The original Nested Sampling paper, by John Skilling, is very useful, but isn't easy to read. There are a few different versions floating around, but I usually use the one published in the Bayesian Analysis journal. Here it is.

I have an implementation of Nested Sampling written in Julia. With Jared Tobin, I also wrote an implementation in Haskell.

Diffusive Nested Sampling

Diffusive Nested Sampling is an alternative to standard NS, that still uses the Metropolis algorithm to move around. Here is the original paper describing the algorithm, the software, and the paper describing the software. I also made a quick start video for DNest4. There is also now a DNest5.


It's worth getting good at using the command line of a Unix-like operating system such as Mac OS X or Linux (e.g., Ubuntu). If you only use Windows, that's okay, but it might be a bit more annoying figuring out how to use certain things.

I recommend learning and using a version control system such as git. There probably isn't much point for a 30-point project student, but beyond that, it's pretty indispensible. This tutorial seems like a promising starting point.

My favourite book on C++ is Professional C++ by Marc Gregoire. It assumes you have a reasonable amount of programming experience. If you're just starting out with C++, this tutorial is pretty good. Once you're using C++ confidently, is indispensible.

My favourite book on Haskell is Haskell Programming from First Principles by Chris Allen and Julie Moronuki.

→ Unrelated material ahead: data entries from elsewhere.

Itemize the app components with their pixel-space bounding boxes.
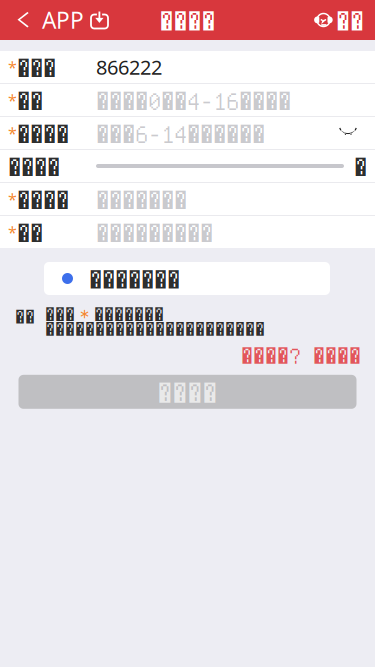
- button[interactable]: *: [0, 183, 375, 215]
- button[interactable]: *: [0, 51, 375, 83]
- staticText: *: [8, 89, 17, 111]
- staticText: *: [8, 122, 17, 144]
- button[interactable]: APP: [0, 0, 118, 40]
- staticText: ����: [158, 377, 218, 406]
- staticText: �������: [96, 186, 187, 212]
- button[interactable]: *: [0, 117, 375, 149]
- staticText: ���: [17, 54, 56, 80]
- button[interactable]: *: [0, 216, 375, 248]
- button[interactable]: Customer service: [315, 0, 375, 40]
- staticText: ���6-14������: [96, 120, 265, 146]
- staticText: *: [8, 221, 17, 243]
- staticText: ���������: [96, 219, 213, 245]
- button[interactable]: �������: [44, 262, 330, 295]
- staticText: ��: [336, 6, 364, 34]
- staticText: 866222: [96, 54, 162, 80]
- staticText: *: [8, 188, 17, 210]
- staticText: ����: [160, 6, 216, 34]
- staticText: ����? ����: [241, 343, 361, 367]
- staticText: ����: [8, 153, 60, 179]
- staticText: ∗: [75, 306, 94, 321]
- staticText: ���: [45, 306, 75, 321]
- staticText: ����0��4-16����: [96, 87, 291, 113]
- staticText: ����: [17, 120, 69, 146]
- button[interactable]: *: [0, 84, 375, 116]
- button[interactable]: ����: [18, 375, 356, 409]
- staticText: *: [8, 56, 17, 78]
- staticText: �: [354, 153, 367, 179]
- staticText: APP: [42, 5, 84, 35]
- staticText: ��: [17, 87, 43, 113]
- staticText: ����: [17, 186, 69, 212]
- staticText: ��: [17, 219, 43, 245]
- staticText: ����������������������: [45, 321, 265, 336]
- staticText: ��: [15, 306, 35, 326]
- staticText: �������: [94, 306, 164, 321]
- staticText: �������: [89, 265, 180, 292]
- button[interactable]: ����? ����: [241, 341, 361, 369]
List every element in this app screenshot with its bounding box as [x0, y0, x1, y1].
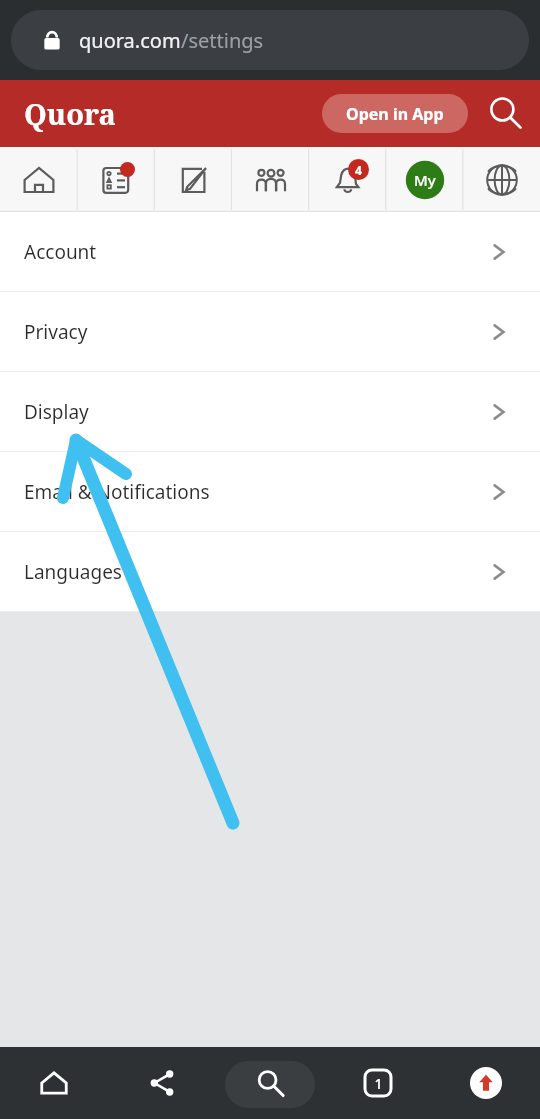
button[interactable]: Languages	[0, 532, 540, 612]
button[interactable]: Display	[0, 372, 540, 452]
staticText: Display	[24, 399, 89, 425]
button[interactable]: Search	[225, 1061, 315, 1108]
button[interactable]: Answer	[155, 147, 232, 212]
button[interactable]: Email & Notifications	[0, 452, 540, 532]
staticText: Email & Notifications	[24, 479, 210, 505]
button[interactable]: Open in App	[322, 94, 468, 133]
button[interactable]: Profile	[386, 147, 463, 212]
staticText: Account	[24, 239, 97, 265]
staticText: Languages	[24, 559, 122, 585]
button[interactable]: Privacy	[0, 292, 540, 372]
staticText: Privacy	[24, 319, 88, 345]
staticText: quora.com	[79, 27, 181, 54]
button[interactable]: Tabs	[324, 1047, 432, 1119]
button[interactable]: Share	[108, 1047, 216, 1119]
button[interactable]: Account	[0, 212, 540, 292]
button[interactable]: Scroll to top	[432, 1047, 540, 1119]
staticText: Open in App	[346, 103, 444, 125]
button[interactable]: Notifications	[309, 147, 386, 212]
button[interactable]: Home	[0, 1047, 108, 1119]
button[interactable]: Following	[78, 147, 155, 212]
staticText: /settings	[181, 27, 264, 54]
button[interactable]: Spaces	[232, 147, 309, 212]
staticText: 4	[355, 162, 362, 178]
button[interactable]: Language	[463, 147, 540, 212]
button[interactable]: Search	[216, 1047, 324, 1119]
button[interactable]: Quora	[24, 94, 116, 133]
button[interactable]: Search	[483, 91, 527, 135]
staticText: My	[414, 170, 436, 190]
button[interactable]: quora.com	[11, 10, 529, 70]
staticText: 1	[374, 1074, 383, 1093]
button[interactable]: Home	[0, 147, 78, 212]
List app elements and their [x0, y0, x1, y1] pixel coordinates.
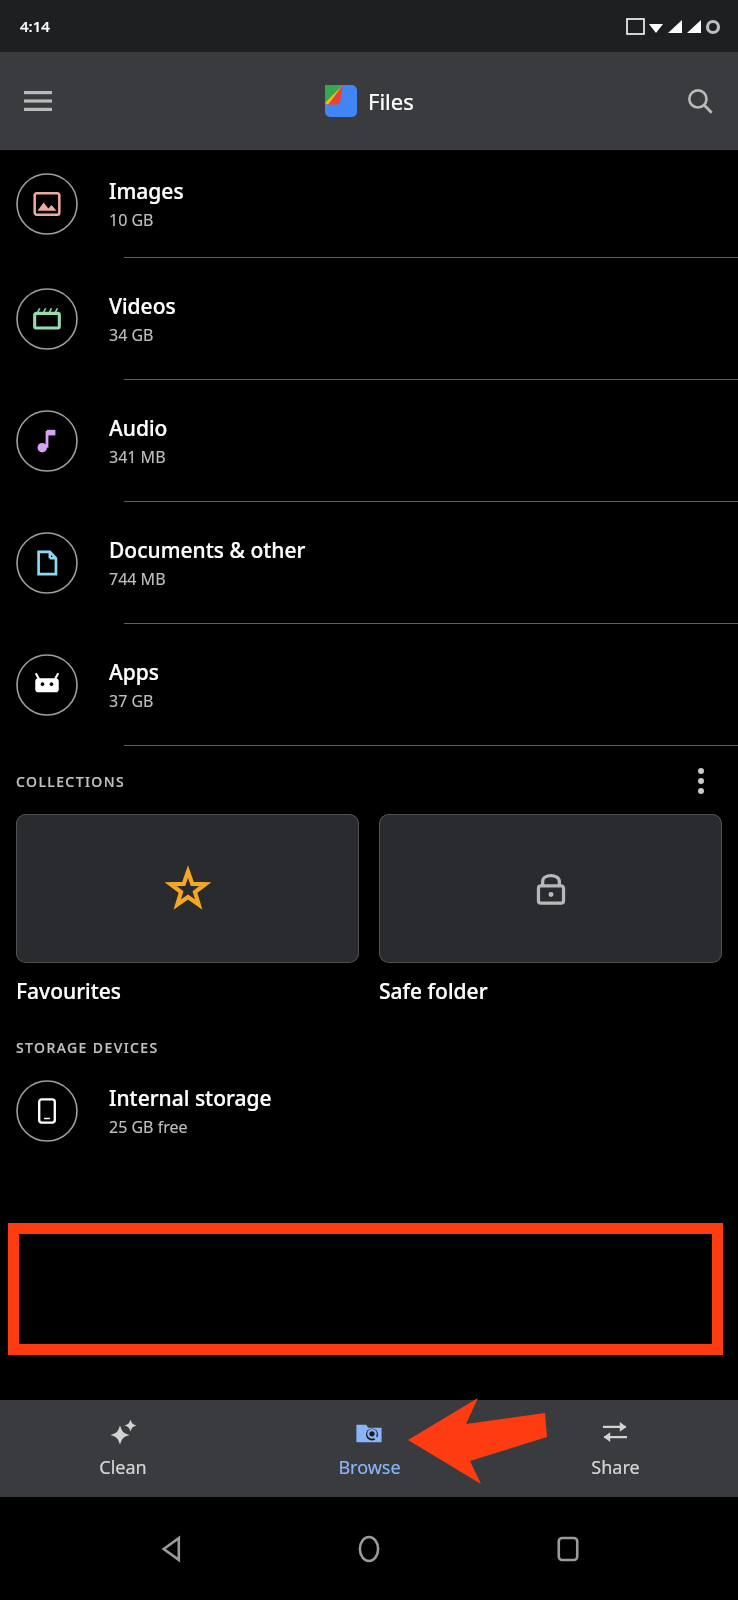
staticText: Apps [109, 658, 160, 687]
button[interactable]: Documents & other [0, 502, 738, 624]
button[interactable]: Apps [0, 624, 738, 746]
staticText: 37 GB [109, 690, 154, 712]
button[interactable]: More options [678, 764, 724, 798]
button[interactable]: Favourites [16, 814, 359, 1006]
button[interactable]: Videos [0, 258, 738, 380]
button[interactable]: Internal storage [0, 1078, 738, 1144]
staticText: Internal storage [109, 1084, 272, 1113]
staticText: Videos [109, 292, 176, 321]
staticText: Audio [109, 414, 168, 443]
staticText: 341 MB [109, 446, 166, 468]
staticText: Share [591, 1455, 640, 1480]
staticText: COLLECTIONS [16, 772, 125, 791]
button[interactable]: Audio [0, 380, 738, 502]
staticText: 744 MB [109, 568, 166, 590]
staticText: Images [109, 177, 184, 206]
button[interactable]: Browse [246, 1400, 492, 1497]
button[interactable]: Clean [0, 1400, 246, 1497]
staticText: Safe folder [379, 977, 488, 1006]
staticText: Files [368, 86, 414, 116]
staticText: Favourites [16, 977, 122, 1006]
staticText: 34 GB [109, 324, 154, 346]
button[interactable]: Search [672, 73, 728, 129]
staticText: 4:14 [20, 16, 50, 36]
staticText: Documents & other [109, 536, 306, 565]
button[interactable]: Home [341, 1521, 397, 1577]
staticText: 10 GB [109, 209, 154, 231]
button[interactable]: Images [0, 150, 738, 258]
staticText: STORAGE DEVICES [16, 1038, 159, 1057]
button[interactable]: Recent apps [540, 1521, 596, 1577]
button[interactable]: Open navigation menu [10, 73, 66, 129]
staticText: Browse [338, 1455, 401, 1480]
button[interactable]: Share [492, 1400, 738, 1497]
staticText: 25 GB free [109, 1116, 188, 1138]
button[interactable]: Back [143, 1521, 199, 1577]
button[interactable]: Safe folder [379, 814, 722, 1006]
staticText: Clean [99, 1455, 147, 1480]
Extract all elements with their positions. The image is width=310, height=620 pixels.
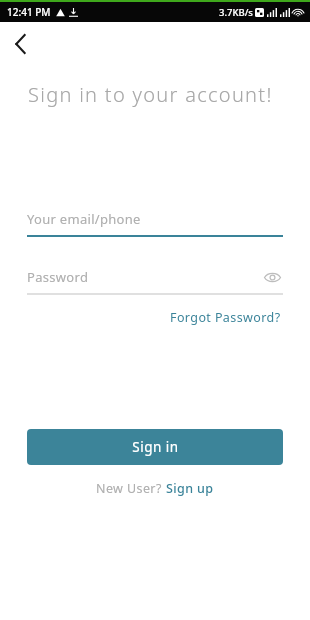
staticText: 12:41 PM [7, 5, 51, 19]
button[interactable]: Forgot Password? [168, 306, 283, 329]
staticText: Forgot Password? [170, 309, 281, 326]
button[interactable]: Password [27, 267, 283, 295]
staticText: Your email/phone [27, 210, 141, 228]
staticText: Password [27, 268, 89, 286]
button[interactable]: Sign up [166, 480, 214, 497]
staticText: Sign up [166, 480, 214, 497]
staticText: Sign in [132, 438, 179, 456]
staticText: New User? [96, 480, 166, 497]
staticText: 3.7KB/s [219, 6, 253, 19]
button[interactable]: Your email/phone [27, 209, 283, 237]
button[interactable]: Sign in [27, 429, 283, 465]
button[interactable]: Show password [261, 267, 283, 287]
button[interactable]: Back [4, 28, 36, 60]
staticText: Sign in to your account! [28, 81, 273, 108]
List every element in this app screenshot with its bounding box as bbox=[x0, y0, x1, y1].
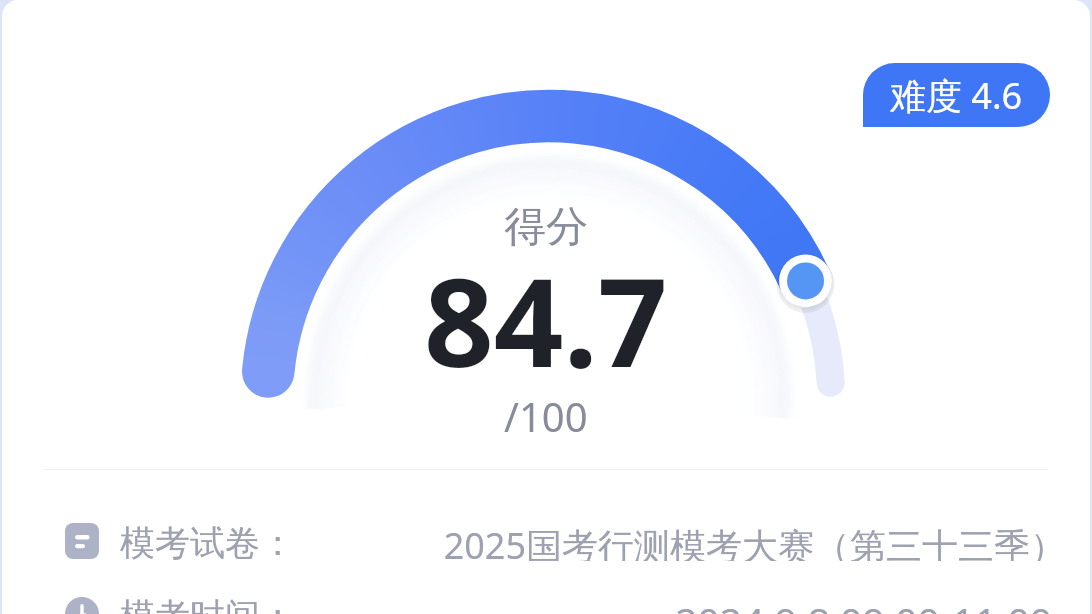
button[interactable]: Exam time bbox=[65, 594, 1050, 614]
staticText: 得分 bbox=[504, 201, 588, 254]
staticText: 84.7 bbox=[424, 237, 668, 403]
staticText: 模考时间： bbox=[120, 594, 295, 614]
staticText: /100 bbox=[504, 389, 588, 443]
staticText: 2025国考行测模考大赛（第三十三季） bbox=[443, 521, 1066, 561]
other: Exam paper bbox=[65, 523, 99, 559]
staticText: 模考试卷： bbox=[120, 521, 295, 561]
staticText: 难度 4.6 bbox=[890, 71, 1023, 120]
button[interactable]: Exam paper bbox=[65, 521, 1050, 561]
button[interactable]: 难度 4.6 bbox=[863, 63, 1050, 127]
staticText: 2024.9.8 09:00-11:00 bbox=[675, 594, 1052, 614]
other: Exam time bbox=[65, 596, 99, 614]
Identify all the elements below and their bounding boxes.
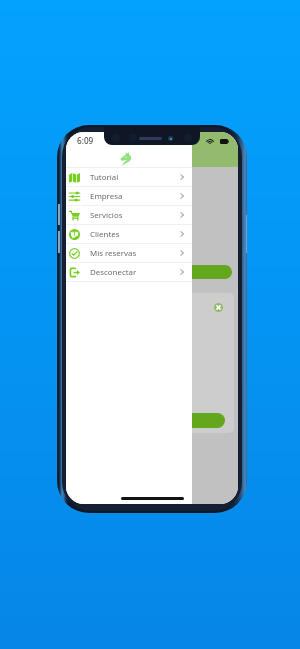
staticText: Tutorial	[90, 172, 119, 183]
button[interactable]	[77, 413, 225, 428]
button[interactable]: Clientes	[66, 225, 192, 243]
staticText: Empresa	[90, 191, 123, 202]
staticText: 6:09	[77, 135, 94, 146]
button[interactable]: Empresa	[66, 187, 192, 205]
staticText: Servicios	[90, 210, 123, 221]
button[interactable]: Mis reservas	[66, 244, 192, 262]
button[interactable]: Cerrar	[214, 303, 223, 312]
staticText: Desconectar	[90, 267, 137, 278]
button[interactable]: Tutorial	[66, 168, 192, 186]
button[interactable]: Servicios	[66, 206, 192, 224]
staticText: Mis reservas	[90, 248, 137, 259]
button[interactable]: Desconectar	[66, 263, 192, 281]
staticText: Clientes	[90, 229, 120, 240]
button[interactable]	[76, 265, 232, 279]
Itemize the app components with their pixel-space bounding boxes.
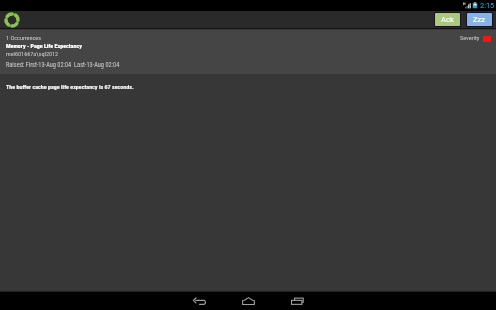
button[interactable]: Recent apps [291,293,304,309]
button[interactable]: Zzz [467,13,492,26]
button[interactable]: Back [193,293,206,309]
button[interactable]: Home [242,293,255,309]
staticText: Severity [460,34,480,41]
button[interactable]: Home, navigate up [4,12,20,28]
staticText: Raised: First-13-Aug 02:04 Last-13-Aug 0… [6,61,120,68]
staticText: 2:15 [480,1,495,10]
staticText: Zzz [473,15,486,24]
staticText: 1 Occurrences [6,34,42,41]
staticText: Ack [441,15,454,24]
staticText: Memory - Page Life Expectancy [6,42,82,49]
staticText: The buffer cache page life expectancy is… [6,83,134,90]
button[interactable]: Ack [435,13,460,26]
staticText: mel601667a\sql2012 [6,50,59,57]
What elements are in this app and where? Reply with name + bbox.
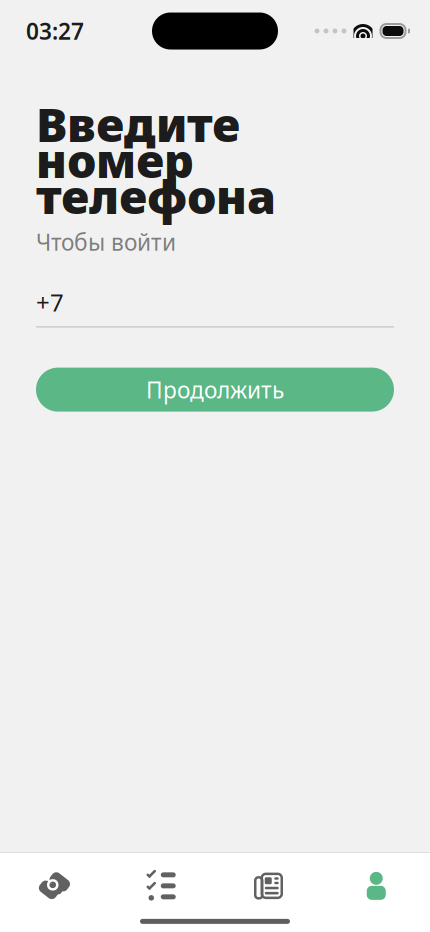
staticText: Введите bbox=[36, 93, 240, 155]
button[interactable]: Новости bbox=[215, 853, 322, 919]
button[interactable]: Задачи bbox=[108, 853, 215, 919]
staticText: телефона bbox=[36, 165, 276, 227]
staticText: +7 bbox=[36, 286, 64, 318]
button[interactable]: Продолжить bbox=[36, 368, 394, 412]
staticText: 03:27 bbox=[26, 16, 84, 46]
staticText: Продолжить bbox=[146, 375, 284, 405]
button[interactable]: Сделки bbox=[0, 853, 108, 919]
staticText: номер bbox=[36, 129, 194, 191]
staticText: Чтобы войти bbox=[36, 227, 176, 257]
button[interactable]: Профиль bbox=[322, 853, 430, 919]
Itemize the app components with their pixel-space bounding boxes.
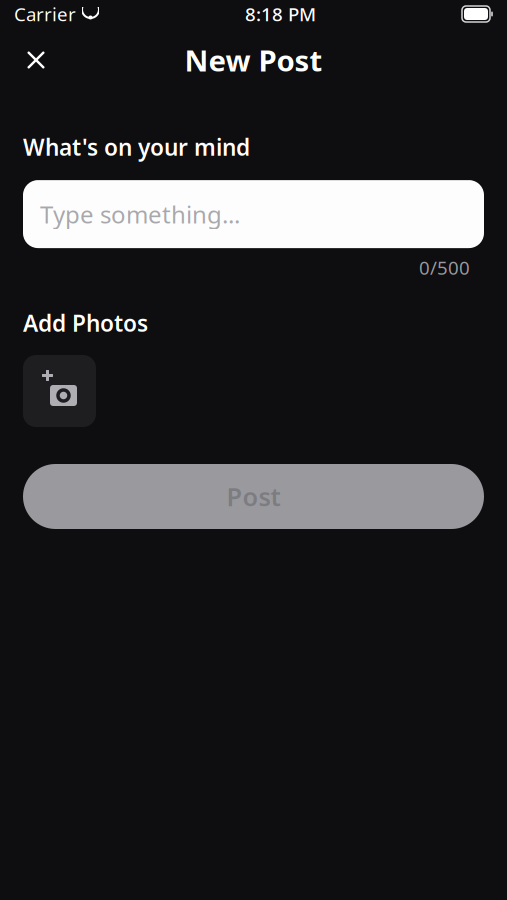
- staticText: 0/500: [419, 255, 470, 280]
- button[interactable]: Add Photos: [23, 355, 96, 427]
- staticText: Post: [226, 480, 280, 513]
- staticText: Type something...: [40, 198, 240, 230]
- staticText: Carrier: [14, 2, 76, 26]
- staticText: New Post: [184, 40, 322, 80]
- staticText: What's on your mind: [23, 132, 250, 162]
- button[interactable]: Post: [23, 464, 484, 529]
- button[interactable]: Close: [14, 38, 58, 82]
- staticText: 8:18 PM: [245, 2, 316, 26]
- staticText: Add Photos: [23, 308, 148, 338]
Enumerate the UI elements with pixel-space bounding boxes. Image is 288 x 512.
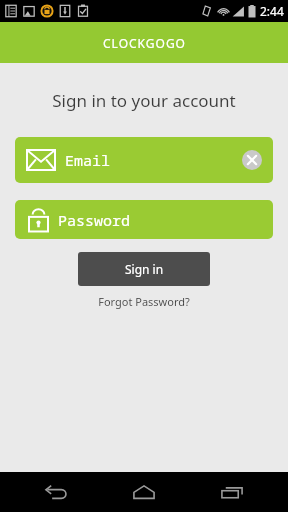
button[interactable]: Email: [15, 137, 273, 183]
button[interactable]: Password: [15, 200, 273, 239]
button[interactable]: Back: [24, 472, 88, 512]
staticText: Sign in: [125, 261, 164, 277]
button[interactable]: Clear email: [242, 150, 262, 170]
staticText: Email: [65, 150, 242, 170]
button[interactable]: Sign in: [78, 252, 210, 286]
button[interactable]: Forgot Password?: [0, 294, 288, 309]
staticText: 2:44: [260, 3, 284, 19]
staticText: CLOCKGOGO: [103, 35, 186, 51]
staticText: Sign in to your account: [0, 89, 288, 112]
staticText: Password: [58, 210, 131, 230]
button[interactable]: Recent apps: [200, 472, 264, 512]
button[interactable]: Home: [112, 472, 176, 512]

I haven't read any books on Python, but I followed Allen Downey on Twitter for a while so maybe try his one. Use Python 3, and make sure anything you find is teaching it. Forget about Python 2. A good Python distribution with useful packages for scientific stuff is Anaconda.

Many of you will have learned one or two programming languages before, but will have to learn another one in order to work well with me. When I have had to do this in the past, especially for numerical work, I've found various "cheat sheets" useful, which show how to do the same thing in several different languages, side by side. Here are a couple of links which might help:

NumPy for R programmers


You're going to have to write a thesis or dissertation. That's a lot of writing, so learn something about writing! Here are a few resources which might help. There are surely heaps more that I haven't read.

The Sense of Style by Steven Pinker.
The Elements of Style by Strunk and White is considered a classic.